[Saved data entries]
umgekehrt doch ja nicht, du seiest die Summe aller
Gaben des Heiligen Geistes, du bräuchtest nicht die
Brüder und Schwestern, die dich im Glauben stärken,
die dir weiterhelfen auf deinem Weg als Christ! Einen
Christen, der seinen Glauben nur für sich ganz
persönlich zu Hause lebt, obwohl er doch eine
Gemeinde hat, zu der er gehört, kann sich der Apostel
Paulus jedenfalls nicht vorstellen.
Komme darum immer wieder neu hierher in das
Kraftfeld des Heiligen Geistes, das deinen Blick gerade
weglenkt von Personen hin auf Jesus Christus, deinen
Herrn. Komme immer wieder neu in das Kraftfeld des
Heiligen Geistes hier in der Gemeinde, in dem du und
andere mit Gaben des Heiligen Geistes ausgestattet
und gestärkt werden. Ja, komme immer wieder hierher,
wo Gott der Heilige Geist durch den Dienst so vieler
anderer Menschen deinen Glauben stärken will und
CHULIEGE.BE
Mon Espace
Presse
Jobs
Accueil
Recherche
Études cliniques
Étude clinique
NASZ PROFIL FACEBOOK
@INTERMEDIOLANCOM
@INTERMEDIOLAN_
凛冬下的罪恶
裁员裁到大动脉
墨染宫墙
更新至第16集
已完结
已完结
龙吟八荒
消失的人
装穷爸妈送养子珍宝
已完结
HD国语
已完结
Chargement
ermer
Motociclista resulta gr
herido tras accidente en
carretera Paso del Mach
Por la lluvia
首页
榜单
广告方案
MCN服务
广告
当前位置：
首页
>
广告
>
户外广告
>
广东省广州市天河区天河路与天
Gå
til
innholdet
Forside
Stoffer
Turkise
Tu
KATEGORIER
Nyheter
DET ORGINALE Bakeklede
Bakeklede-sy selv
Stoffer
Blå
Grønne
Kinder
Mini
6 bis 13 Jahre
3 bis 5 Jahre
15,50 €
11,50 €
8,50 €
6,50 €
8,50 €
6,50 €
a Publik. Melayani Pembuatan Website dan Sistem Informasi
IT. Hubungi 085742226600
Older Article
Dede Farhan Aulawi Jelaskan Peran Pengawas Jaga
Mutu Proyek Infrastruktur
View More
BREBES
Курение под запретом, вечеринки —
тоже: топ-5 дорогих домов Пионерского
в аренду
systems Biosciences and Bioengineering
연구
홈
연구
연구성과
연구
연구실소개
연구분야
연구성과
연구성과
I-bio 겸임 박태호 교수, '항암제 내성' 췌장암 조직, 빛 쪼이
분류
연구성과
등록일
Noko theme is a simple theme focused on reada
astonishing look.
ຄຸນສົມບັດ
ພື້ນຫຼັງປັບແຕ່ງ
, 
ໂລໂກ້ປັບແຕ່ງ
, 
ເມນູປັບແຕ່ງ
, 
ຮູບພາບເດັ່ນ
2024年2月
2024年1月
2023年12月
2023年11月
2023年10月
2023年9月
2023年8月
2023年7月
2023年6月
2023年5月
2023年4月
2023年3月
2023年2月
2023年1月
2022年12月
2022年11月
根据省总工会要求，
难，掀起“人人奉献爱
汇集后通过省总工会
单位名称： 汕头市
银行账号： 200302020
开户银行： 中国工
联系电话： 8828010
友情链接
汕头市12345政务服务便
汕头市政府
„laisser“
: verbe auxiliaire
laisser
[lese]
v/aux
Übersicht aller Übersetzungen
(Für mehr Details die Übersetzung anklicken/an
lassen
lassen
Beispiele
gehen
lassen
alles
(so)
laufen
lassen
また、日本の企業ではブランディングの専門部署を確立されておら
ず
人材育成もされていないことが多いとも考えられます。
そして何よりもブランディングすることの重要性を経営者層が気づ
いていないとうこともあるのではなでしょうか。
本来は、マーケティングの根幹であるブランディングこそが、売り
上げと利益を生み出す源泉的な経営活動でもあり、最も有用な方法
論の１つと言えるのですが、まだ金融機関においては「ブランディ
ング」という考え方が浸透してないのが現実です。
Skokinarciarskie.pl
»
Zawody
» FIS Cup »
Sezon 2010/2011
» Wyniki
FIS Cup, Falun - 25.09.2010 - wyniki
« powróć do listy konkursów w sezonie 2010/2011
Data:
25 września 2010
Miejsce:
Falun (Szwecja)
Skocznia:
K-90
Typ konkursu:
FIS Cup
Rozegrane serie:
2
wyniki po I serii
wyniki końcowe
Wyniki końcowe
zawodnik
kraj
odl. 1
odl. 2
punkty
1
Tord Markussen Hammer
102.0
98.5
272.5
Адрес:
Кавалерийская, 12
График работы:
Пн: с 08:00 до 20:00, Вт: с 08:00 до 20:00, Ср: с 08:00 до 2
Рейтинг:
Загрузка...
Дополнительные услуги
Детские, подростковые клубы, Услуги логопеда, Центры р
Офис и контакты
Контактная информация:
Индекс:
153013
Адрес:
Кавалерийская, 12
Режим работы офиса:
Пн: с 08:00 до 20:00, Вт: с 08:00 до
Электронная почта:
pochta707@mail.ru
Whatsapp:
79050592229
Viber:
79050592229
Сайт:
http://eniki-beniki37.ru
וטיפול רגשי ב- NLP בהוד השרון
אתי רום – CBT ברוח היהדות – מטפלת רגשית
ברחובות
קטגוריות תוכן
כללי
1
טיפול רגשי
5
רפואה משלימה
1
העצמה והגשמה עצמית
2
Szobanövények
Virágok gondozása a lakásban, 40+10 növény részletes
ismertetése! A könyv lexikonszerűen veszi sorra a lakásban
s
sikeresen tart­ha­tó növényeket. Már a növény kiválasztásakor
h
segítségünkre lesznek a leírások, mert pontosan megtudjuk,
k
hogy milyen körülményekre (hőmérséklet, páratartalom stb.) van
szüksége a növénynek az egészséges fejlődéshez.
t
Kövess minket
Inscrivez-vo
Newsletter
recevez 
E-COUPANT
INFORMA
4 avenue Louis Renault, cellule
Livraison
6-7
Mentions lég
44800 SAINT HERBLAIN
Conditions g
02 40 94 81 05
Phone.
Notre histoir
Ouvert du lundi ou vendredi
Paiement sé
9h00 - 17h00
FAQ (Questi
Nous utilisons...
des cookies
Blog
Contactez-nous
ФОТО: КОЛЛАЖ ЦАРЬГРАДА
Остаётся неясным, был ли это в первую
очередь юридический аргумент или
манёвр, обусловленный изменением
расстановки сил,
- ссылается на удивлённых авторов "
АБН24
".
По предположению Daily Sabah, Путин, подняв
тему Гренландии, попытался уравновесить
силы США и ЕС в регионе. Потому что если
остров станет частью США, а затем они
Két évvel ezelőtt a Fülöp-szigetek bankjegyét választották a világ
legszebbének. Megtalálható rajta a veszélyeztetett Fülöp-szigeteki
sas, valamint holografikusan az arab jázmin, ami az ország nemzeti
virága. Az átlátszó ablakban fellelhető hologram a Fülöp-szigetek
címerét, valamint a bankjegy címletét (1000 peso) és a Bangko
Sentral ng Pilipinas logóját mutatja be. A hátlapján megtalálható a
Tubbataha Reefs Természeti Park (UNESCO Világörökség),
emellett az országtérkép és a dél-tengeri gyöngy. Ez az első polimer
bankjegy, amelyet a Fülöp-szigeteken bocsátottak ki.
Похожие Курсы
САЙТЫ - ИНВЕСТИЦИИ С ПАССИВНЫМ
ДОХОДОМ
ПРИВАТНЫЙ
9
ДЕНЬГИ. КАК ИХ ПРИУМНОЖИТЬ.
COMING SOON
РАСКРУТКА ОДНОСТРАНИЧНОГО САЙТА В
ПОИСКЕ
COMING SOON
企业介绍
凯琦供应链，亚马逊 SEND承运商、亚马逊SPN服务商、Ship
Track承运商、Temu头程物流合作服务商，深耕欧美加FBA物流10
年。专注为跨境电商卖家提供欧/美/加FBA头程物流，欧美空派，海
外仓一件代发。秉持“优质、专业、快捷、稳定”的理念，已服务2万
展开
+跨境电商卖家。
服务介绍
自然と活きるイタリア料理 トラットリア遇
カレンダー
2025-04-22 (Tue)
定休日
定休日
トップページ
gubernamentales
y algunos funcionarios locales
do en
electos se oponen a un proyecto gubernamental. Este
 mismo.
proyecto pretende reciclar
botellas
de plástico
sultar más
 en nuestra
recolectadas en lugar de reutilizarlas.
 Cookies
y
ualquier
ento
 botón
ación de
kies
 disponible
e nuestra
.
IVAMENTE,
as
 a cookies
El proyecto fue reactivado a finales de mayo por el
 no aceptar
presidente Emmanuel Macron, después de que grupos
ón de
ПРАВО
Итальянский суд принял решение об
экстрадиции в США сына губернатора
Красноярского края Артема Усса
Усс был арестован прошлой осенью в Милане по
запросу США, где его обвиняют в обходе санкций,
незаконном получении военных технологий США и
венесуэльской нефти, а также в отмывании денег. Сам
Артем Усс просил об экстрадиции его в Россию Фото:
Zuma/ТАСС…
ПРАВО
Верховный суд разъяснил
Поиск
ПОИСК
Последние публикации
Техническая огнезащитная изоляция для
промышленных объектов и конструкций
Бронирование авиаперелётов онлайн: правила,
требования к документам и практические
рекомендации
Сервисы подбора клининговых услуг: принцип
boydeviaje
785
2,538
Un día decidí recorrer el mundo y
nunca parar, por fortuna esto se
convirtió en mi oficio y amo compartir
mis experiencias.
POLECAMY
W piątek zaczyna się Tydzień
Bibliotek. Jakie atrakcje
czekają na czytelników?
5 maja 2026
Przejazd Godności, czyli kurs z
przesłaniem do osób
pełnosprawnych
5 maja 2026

> [WHAT TO DO] Where does "Fülöp" appear in the records above? Copy each line that holds it.

> [ANSWER]
Két évvel ezelőtt a Fülöp-szigetek bankjegyét választották a világ
legszebbének. Megtalálható rajta a veszélyeztetett Fülöp-szigeteki
virága. Az átlátszó ablakban fellelhető hologram a Fülöp-szigetek
bankjegy, amelyet a Fülöp-szigeteken bocsátottak ki.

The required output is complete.